At the start of 2020 I decided that one of my goals for the year (and every year following this one) is to be better about having dinner on the table ESPECIALLY because I work from home now. Stephen works long, crazy hours and I’d always feel a sting of guilt when he walked in the door (pretty late, by the way) and I didn’t have at least something started. He typically would end up just start putting together himself. It breaks my heart just saying that. It seems quite stupid to me that I struggle with this at all but typically what happens is I get into a work mode in the afternoon where I lose all track of time and before I know it it’s 7:00 PM and I’m like “BISCUITS! What are we going to eat?!” Also, hate to be blunt but it’s just the two of us right now. I don’t have a little one telling me they’re hungry or the mindset to automatically remind myself of that. Well… Except for the pups and they take two seconds to feed. HA!
I analyzed my habits and why I struggle with this and I *think* I might’ve come up with a solution – freezer meals. There are a few reasons that I think these might be a great solution:
I can prepare multiple meals at one time. It makes things super super efficient.
We’ll still be able to eat a home-cooked meal. We don’t eat out often but it’s definitely tempting when we have nothing prepared to eat for dinner. Not only does this save us money but I’m also able to have more control over the food/ingredients we are consuming.
It’s much less expensive compared to something like those meal prep services. For example, Home Chef, Freshly, Green Chef, etc.
I did quite a bit of searching on Pinterest and stumbled upon THIS POST titled, “40 Pre-Baby Freezer Meals” (and no, I did not prepare these meals because of a baby). Within this post, there is a button that says “Click here for all of the free recipes and grocery lists”. Click that button to receive that FREE download in your inbox.
You by no means have to make all 40 meals. However, I figured if I was going to do this I was going to go big. So I did. It also made it super convenient to just get what was on the shopping lists and not have to pick and choose.

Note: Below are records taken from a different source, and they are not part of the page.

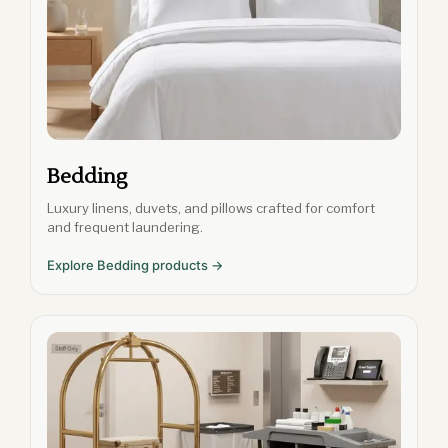
Bedding
Luxury linens, duvets, and pillows crafted for comfort
and frequent laundering.
Explore Bedding products →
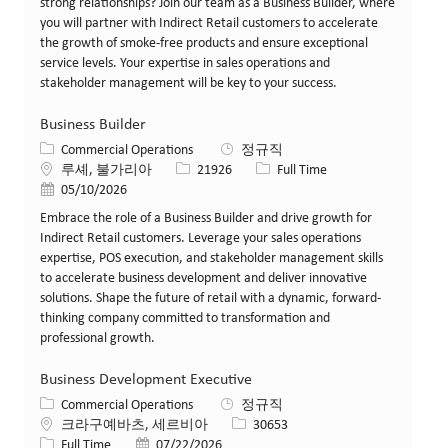
strong relationships? Join our team as a Business Builder, where
you will partner with Indirect Retail customers to accelerate
the growth of smoke-free products and ensure exceptional
service levels. Your expertise in sales operations and
stakeholder management will be key to your success.
Business Builder
카테고리
Commercial Operations
정규직
위치
Job ID
Job 유형
루셰, 불가리아
21926
Full Time
게시일
05/10/2026
Embrace the role of a Business Builder and drive growth for
Indirect Retail customers. Leverage your sales operations
expertise, POS execution, and stakeholder management skills
to accelerate business development and deliver innovative
solutions. Shape the future of retail with a dynamic, forward-
thinking company committed to transformation and
professional growth.
Business Development Executive
카테고리
Commercial Operations
정규직
위치
Job ID
크라구예바츠, 세르비아
30653
Job 유형
게시일
Full Time
07/22/2026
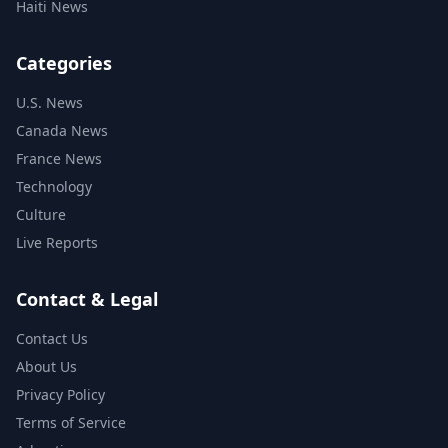
Haiti News
Categories
U.S. News
Canada News
France News
Technology
Culture
Live Reports
Contact & Legal
Contact Us
About Us
Privacy Policy
Terms of Service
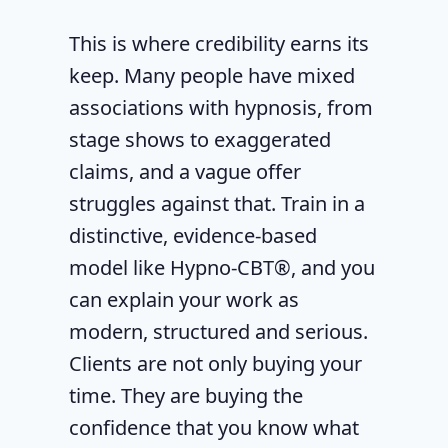
This is where credibility earns its
keep. Many people have mixed
associations with hypnosis, from
stage shows to exaggerated
claims, and a vague offer
struggles against that. Train in a
distinctive, evidence-based
model like Hypno-CBT®, and you
can explain your work as
modern, structured and serious.
Clients are not only buying your
time. They are buying the
confidence that you know what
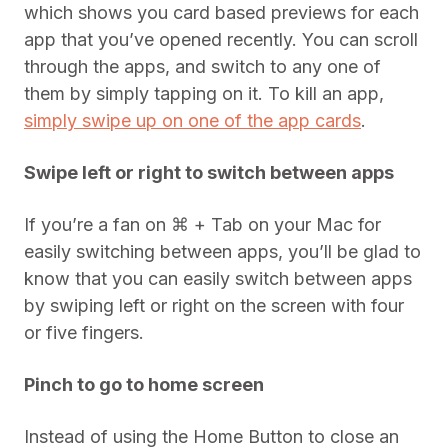
which shows you card based previews for each
app that you’ve opened recently. You can scroll
through the apps, and switch to any one of
them by simply tapping on it. To kill an app,
simply swipe up on one of the app cards
.
Swipe left or right to switch between apps
If you’re a fan on ⌘ + Tab on your Mac for
easily switching between apps, you’ll be glad to
know that you can easily switch between apps
by swiping left or right on the screen with four
or five fingers.
Pinch to go to home screen
Instead of using the Home Button to close an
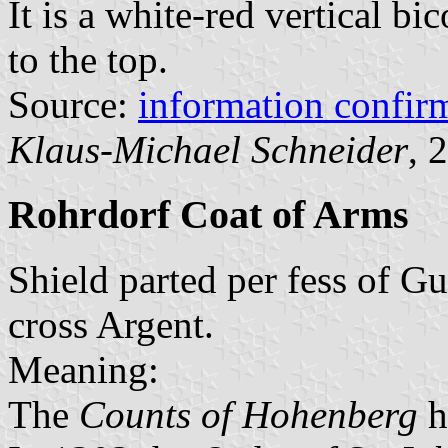
It is a white-red vertical bi
to the top.
Source:
information confi
Klaus-Michael Schneider
, 
Rohrdorf Coat of Arms
Shield parted per fess of G
cross Argent.
Meaning:
The
Counts of Hohenberg
h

I purchased about 80% of the groceries at Lidl and the last 20% at Walmart. The total cost of the groceries and materials was $360. It felt like a lot at the time but when you break that down it’s $9 a meal, $4.50 per person. Since it’s only Stephen and I right now, I would bet that we’ll both eat dinner and have at least enough for one of us to eat the leftovers for lunch. If that’s the case, it’ll equate to 120 meals, making it $3 per person. Not bad!

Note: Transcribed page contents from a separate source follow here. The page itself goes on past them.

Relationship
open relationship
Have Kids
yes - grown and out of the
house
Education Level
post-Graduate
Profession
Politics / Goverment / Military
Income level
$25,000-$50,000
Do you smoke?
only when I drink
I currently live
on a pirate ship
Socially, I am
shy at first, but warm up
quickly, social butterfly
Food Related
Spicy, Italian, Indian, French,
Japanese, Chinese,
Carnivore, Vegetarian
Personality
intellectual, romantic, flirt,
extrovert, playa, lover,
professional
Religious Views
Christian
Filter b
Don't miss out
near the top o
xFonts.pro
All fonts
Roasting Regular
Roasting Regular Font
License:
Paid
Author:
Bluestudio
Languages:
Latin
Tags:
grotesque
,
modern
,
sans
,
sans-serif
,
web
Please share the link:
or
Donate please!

I’m going to tell you right now – this process takes quite a bit of energy. All pieces of it. However, I believe putting the work in on the front end is worth it for the time saved and stress reduced on the back end.
Before going shopping or ordering your groceries, take a full of inventory of the food you already have. Don’t worry about making the recipes exactly right. Utilize what you have and try to get rid of as much as possible!
If you can order your groceries online and pick them up or have them delivered, it’s going to save you so much time. Grocery shopping took me about 3 hours total. I usually like grocery shopping but this was a bear. I’d avoid it next time if possible.
ENLIST A PARTNER. I can’t emphasize that enough. Even if you double the number of meals that you make, it’ll make this process much more efficient (and enjoyable).
Buy vegetables pre chopped or buy a vegetable chopper (I linked the one below that I use).
A lot of people really love using these handy bag holders that I linked below. I did NOT use them but I did have a disaster where a bag fell over and that was not cool whatsoever…
Start by labeling each gallon sized freezer bag with the name of the recipe, the number, and the instructions for cooking. I used a Sharpie directly on the bag and it has held up fine in the freezer.
Only do one section of meals at a time and then reevaluate. I started with the 15 beef and pork meals then moved onto the chicken then finished with the “casserole” type of meals.
Sort all of the ingredients into stations. For example, all of the canned goods together, all of the spices together, all of the dry goods together, all of the meat together, etc.
Following basic efficiency principals – cut all of the vegetables at once, trim all of the meat at once, etc. An easy way to think about this: touch every item the least number of times possible… Ideally once.
Keep a big “trash bowl” next to the cutting board.
Add in as many extra vegetables as possible!
After testing out multiple different methods of doing this, I learned it was most efficient to fill all of the bags with one section of ingredients at a time (following along with the point above). For example, fill bags 1-15 with all of the meat then move onto the spices and fill bags 1-15 with all of the spices, etc. until the bag has all ingredients necessary.
Based on the suggested amount of spices in each recipe, I suggest adding a bit more. This is depending on your taste of course but I know for us we prefer more seasoning so I just used my better judgement.
Remove as much air from the bags as possible, flatten the bag, and place them in freezer with plates in between each bag. This is really important!
Once the bag is completely frozen, remove the plates and stack the meals like books in the freezer.
** I think a second freezer is most likely necessary to make all 40 meals.
So far we have tried two of the meals and they were delicious! I’m excited to try the rest of them and to make dinner time so much easier. I definitely think I’m going to do this again! I should get more and more efficient every time I do this. I’ll keep you all updated. Let me know if you have any questions!